Kuykendall: Consol Energy kind of caught my attention. At first, I mean this as far as its bankruptcy goes on some filings earlier this month, and they just kind of hinted at a stunning inability to control costs, manage the market and you know, otherwise manage the business, wasn't a lot of details when they first kind of put this filing out there it was this, this latest filing from the Committee of unsecured creditors. That's basically people that Murray Energy owes money that are a little bit further down on the list of likelihood to see that money could pay back in a bankruptcy court. So as you can imagine, they do have some motivations here, and talking about the company, but what they describe is a “disturbing pattern of self dealing and abuse of corporate resources.” That's mostly pointed to actions from Mr. Murray and Mr. Moore. Basically, they went through and reviewed board materials, financial information, emails, flight logs, those kind of things, from the period between 2016-2019.
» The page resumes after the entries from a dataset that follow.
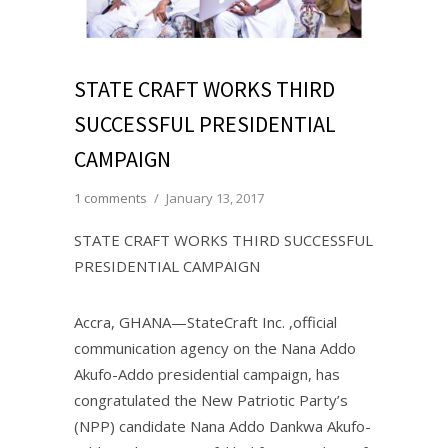
STATE CRAFT WORKS THIRD
SUCCESSFUL PRESIDENTIAL
CAMPAIGN
1 comments
/
January 13, 2017
STATE CRAFT WORKS THIRD SUCCESSFUL
PRESIDENTIAL CAMPAIGN
Accra, GHANA—StateCraft Inc. ,official
communication agency on the Nana Addo
Akufo-Addo presidential campaign, has
congratulated the New Patriotic Party’s
(NPP) candidate Nana Addo Dankwa Akufo-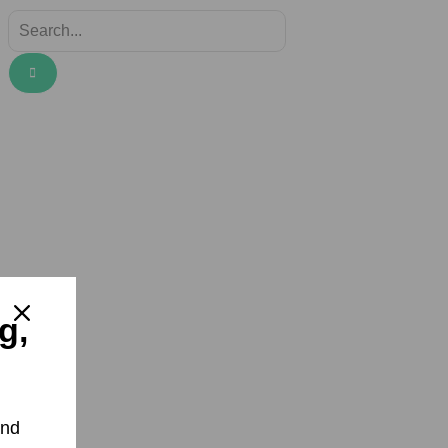
g,
and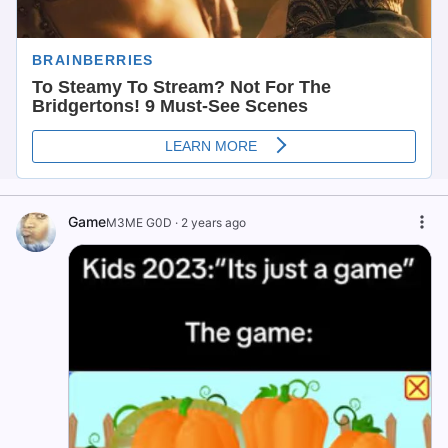
Game
M3ME G0D
·
2 years ago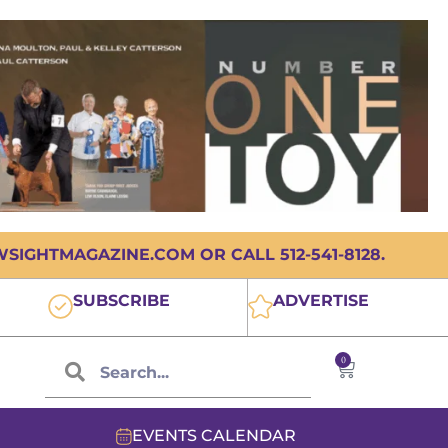
IGHTMAGAZINE.COM OR CALL 512-541-8128.
SUBSCRIBE
ADVERTISE
0
EVENTS CALENDAR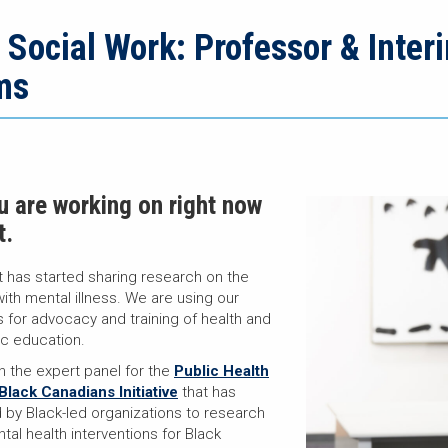
n Social Work: Professor & Inte
ms
ou are working on right now
t.
t has started sharing research on the
with mental illness. We are using our
 for advocacy and training of health and
ic education.
on the expert panel for the
Public Health
lack Canadians Initiative
that has
by Black-led organizations to research
tal health interventions for Black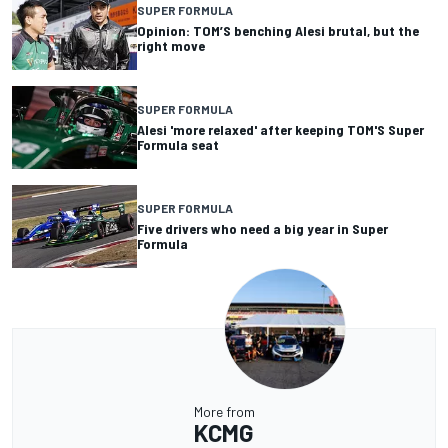
SUPER FORMULA
Opinion: TOM’S benching Alesi brutal, but the
right move
SUPER FORMULA
Alesi 'more relaxed' after keeping TOM'S Super
Formula seat
SUPER FORMULA
Five drivers who need a big year in Super
Formula
More from
KCMG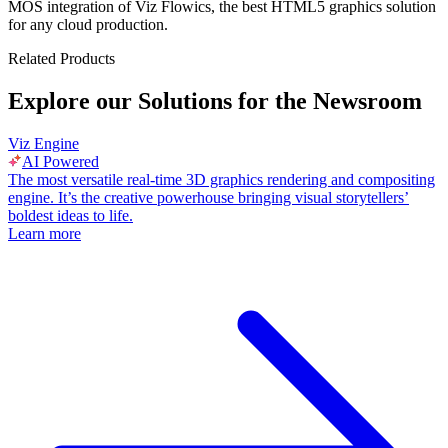
MOS integration of Viz Flowics, the best HTML5 graphics solution
for any cloud production.
Related Products
Explore our Solutions for the Newsroom
Viz Engine
AI Powered
The most versatile real-time 3D graphics rendering and compositing
engine. It’s the creative powerhouse bringing visual storytellers’
boldest ideas to life.
Learn more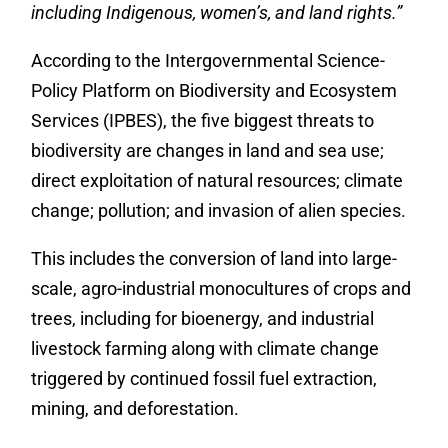
including Indigenous, women’s, and land rights.”
According to the
Intergovernmental Science-
Policy Platform on Biodiversity and Ecosystem
Services (IPBES), the five biggest threats to
biodiversity are changes in land and sea use;
direct exploitation of natural resources; climate
change; pollution; and invasion of alien species.
This includes the conversion of land into large-
scale, agro-industrial monocultures of crops and
trees, including for bioenergy, and industrial
livestock farming along with climate change
triggered by continued fossil fuel extraction,
mining, and deforestation.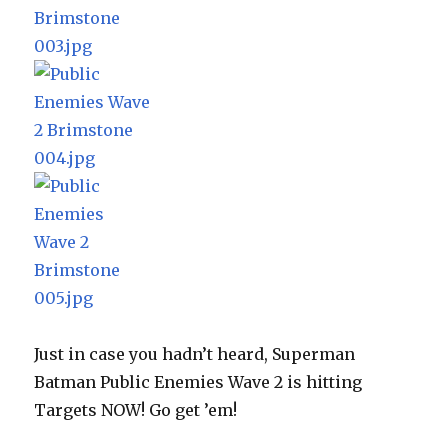
Just in case you hadn’t heard, Superman
Batman Public Enemies Wave 2 is hitting
Targets NOW! Go get ’em!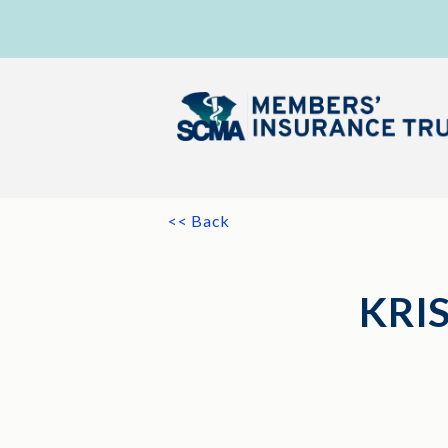
<< Back
KRI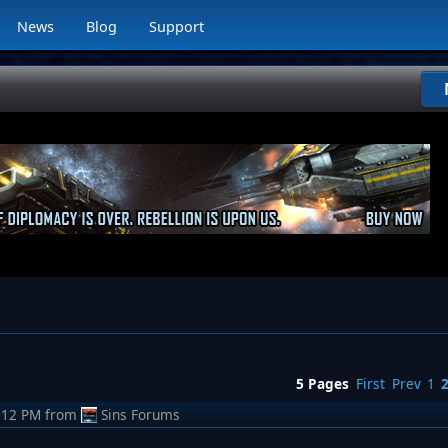
News
Blog
Support
5 Pages
First
Prev
1
:12 PM
from
Sins Forums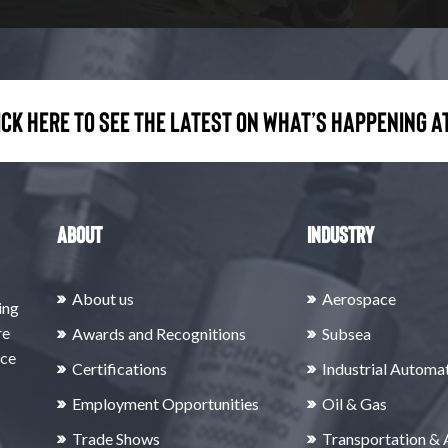
ick here to see the latest on what’s happening at
About
Industry
About us
Aerospace
ing
re
Awards and Recognitions
Subsea
rce
Certifications
Industrial Automa
Employment Opportunities
Oil & Gas
Trade Shows
Transportation &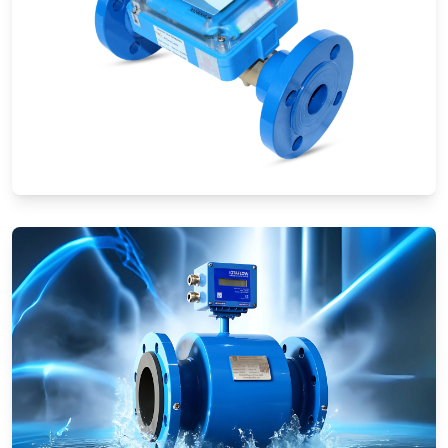
Ultrasonic Flow Meters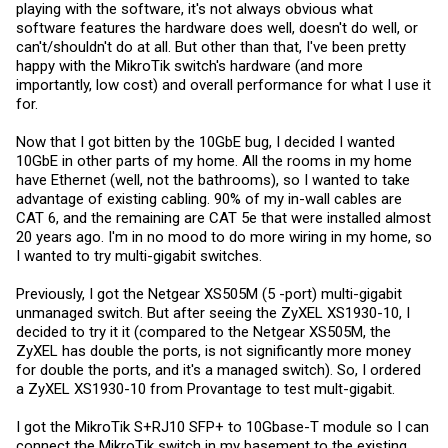
playing with the software, it's not always obvious what
software features the hardware does well, doesn't do well, or
can't/shouldn't do at all. But other than that, I've been pretty
happy with the MikroTik switch's hardware (and more
importantly, low cost) and overall performance for what I use it
for.
Now that I got bitten by the 10GbE bug, I decided I wanted
10GbE in other parts of my home. All the rooms in my home
have Ethernet (well, not the bathrooms), so I wanted to take
advantage of existing cabling. 90% of my in-wall cables are
CAT 6, and the remaining are CAT 5e that were installed almost
20 years ago. I'm in no mood to do more wiring in my home, so
I wanted to try multi-gigabit switches.
Previously, I got the Netgear XS505M (5 -port) multi-gigabit
unmanaged switch. But after seeing the ZyXEL XS1930-10, I
decided to try it it (compared to the Netgear XS505M, the
ZyXEL has double the ports, is not significantly more money
for double the ports, and it's a managed switch). So, I ordered
a ZyXEL XS1930-10 from Provantage to test mult-gigabit.
I got the MikroTik S+RJ10 SFP+ to 10Gbase-T module so I can
connect the MikroTik switch in my basement to the existing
And also to preface all this, Murray says the creditors did not interview him. He basically rejects all these statements. He disagrees with all of it. But, you know, some of the things that they found they say that the company was mostly insolvent during a lot of that investigation period they did an analysis of Murray and Moore's compensation and compared that to other key executives. Well, they found between 2016-2019, these two executives earned about $100.4 million more than the average senior officer. They also mentioned cash bonuses around $24 million and $13 million respectively, for Murray and Moore. At the same time, company earnings were declining and flat. But they also point to these guys using the company aircraft for personal purposes. They say that they paid for vacations and sporting events. And you know, Murray's pushback against these again, in his statements, he does say that he's kept logs of that travel and is prepared to explain it.
Another thing that the creditors point out was $10 million in donations to charities. One of the big beneficiaries of that is the Boy Scouts. There's a church, I believe, in St. Clairsville [Ohio] he donated some amount of money to. Creditors are maybe making an argument that that wasn't the most financially responsible thing that they could have done.
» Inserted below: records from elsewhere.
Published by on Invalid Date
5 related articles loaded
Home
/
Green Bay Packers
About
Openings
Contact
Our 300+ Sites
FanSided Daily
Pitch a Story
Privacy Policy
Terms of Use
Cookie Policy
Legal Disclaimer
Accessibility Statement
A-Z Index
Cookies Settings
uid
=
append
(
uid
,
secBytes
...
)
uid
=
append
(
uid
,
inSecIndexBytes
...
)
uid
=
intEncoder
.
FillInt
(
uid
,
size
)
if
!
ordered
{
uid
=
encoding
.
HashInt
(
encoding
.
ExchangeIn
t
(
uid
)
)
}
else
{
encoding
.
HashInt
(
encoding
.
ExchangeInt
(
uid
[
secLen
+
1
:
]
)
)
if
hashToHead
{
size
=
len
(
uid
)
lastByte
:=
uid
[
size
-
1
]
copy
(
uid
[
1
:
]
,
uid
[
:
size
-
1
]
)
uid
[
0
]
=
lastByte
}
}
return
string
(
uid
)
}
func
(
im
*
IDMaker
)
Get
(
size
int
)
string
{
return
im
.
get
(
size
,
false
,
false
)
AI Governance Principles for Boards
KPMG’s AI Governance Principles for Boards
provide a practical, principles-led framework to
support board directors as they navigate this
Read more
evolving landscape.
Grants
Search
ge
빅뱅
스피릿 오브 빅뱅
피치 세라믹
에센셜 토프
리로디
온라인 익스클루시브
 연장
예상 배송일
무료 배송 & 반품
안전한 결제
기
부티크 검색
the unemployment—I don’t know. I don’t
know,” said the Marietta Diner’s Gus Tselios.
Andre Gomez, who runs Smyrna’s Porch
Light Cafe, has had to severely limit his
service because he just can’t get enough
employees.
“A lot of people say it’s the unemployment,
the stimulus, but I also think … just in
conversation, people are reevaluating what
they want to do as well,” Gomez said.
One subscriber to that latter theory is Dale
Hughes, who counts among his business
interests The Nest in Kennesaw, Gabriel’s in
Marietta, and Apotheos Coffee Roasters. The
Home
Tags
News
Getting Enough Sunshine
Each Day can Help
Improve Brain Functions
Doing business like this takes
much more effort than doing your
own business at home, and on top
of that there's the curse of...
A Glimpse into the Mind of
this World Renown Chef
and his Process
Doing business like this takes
Murray Energy’s a big priority, and the thing they're pushing back on is, hey, we're running out of liquidity. We don't really have time for this argument. They're trying to get through with reorganization and otherwise, and they've said this themselves, if you know that this isn't done right, there very well might not be a company to restructure.
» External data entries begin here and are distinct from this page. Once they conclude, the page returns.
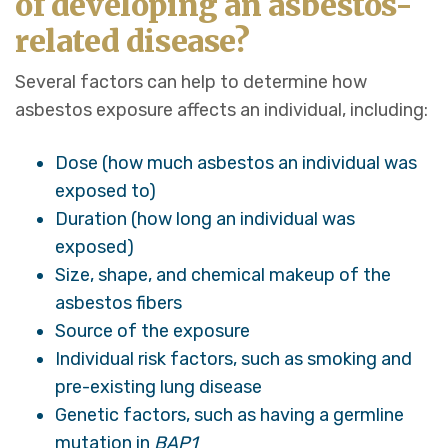
of developing an asbestos-
related disease?
Several factors can help to determine how
asbestos exposure affects an individual, including:
Dose (how much asbestos an individual was
exposed to)
Duration (how long an individual was
exposed)
Size, shape, and chemical makeup of the
asbestos fibers
Source of the exposure
Individual risk factors, such as smoking and
pre-existing lung disease
Genetic factors, such as having a germline
mutation in
BAP1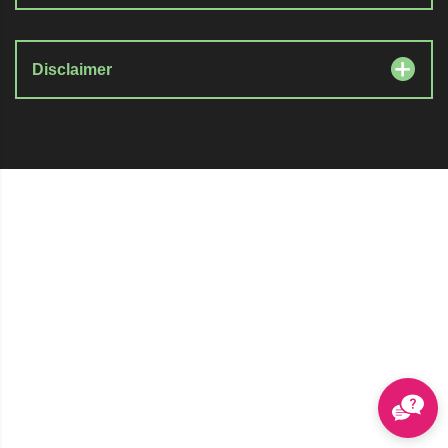
Disclaimer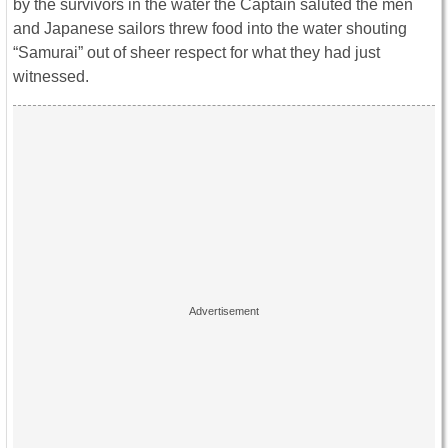
by the survivors in the water the Captain saluted the men
and Japanese sailors threw food into the water shouting
“Samurai” out of sheer respect for what they had just
witnessed.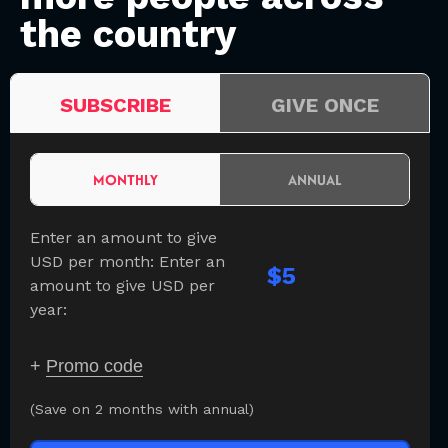
the country
SUBSCRIBE
GIVE ONCE
MONTHLY
ANNUAL
Enter an amount to give
USD per month:
Enter an
$
amount to give USD per
year:
+
Promo code
(Save on 2 months with annual)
Patterson: And so if the company is forced to liquidate or go to Chapter 7 bankruptcy, what would that mean? This company employs thousands of workers, a lot in the Ohio Valley region, and as you mentioned, they have significant pension and healthcare obligations.
Kuykendall: So, that's a really big question and one that we haven't seen come up as much. So, it's not really clear what a Chapter 7 liquidation would look like because different things could happen. Someone could buy the mines. If Consol Energy, for example, were to buy some of these longwall mines, I imagine they would want to keep operating them. And for a lot of the workers, maybe even some that have been there back when Consol ran the mines, there would be very little difference at all, it'd be like going back to that. But on the other hand, this is a really bad time to be trying to sell anything, let alone a coal mine. We're talking about coal mines that have been just really painful to try to take to market and sell on an auction for the past 10 years. And nobody's thinking that situation is getting any easier going down the road. And now they're trying to do it in the middle of a global pandemic. We won't know anything for a little while. I think that the next hearings aren't for a couple weeks. There is kind of a tendency for courts to lean toward a Chapter 11 and restructuring and getting a company out on the other side. So even though Consol Energy is asking for liquidation, it doesn't mean that it's likely to happen.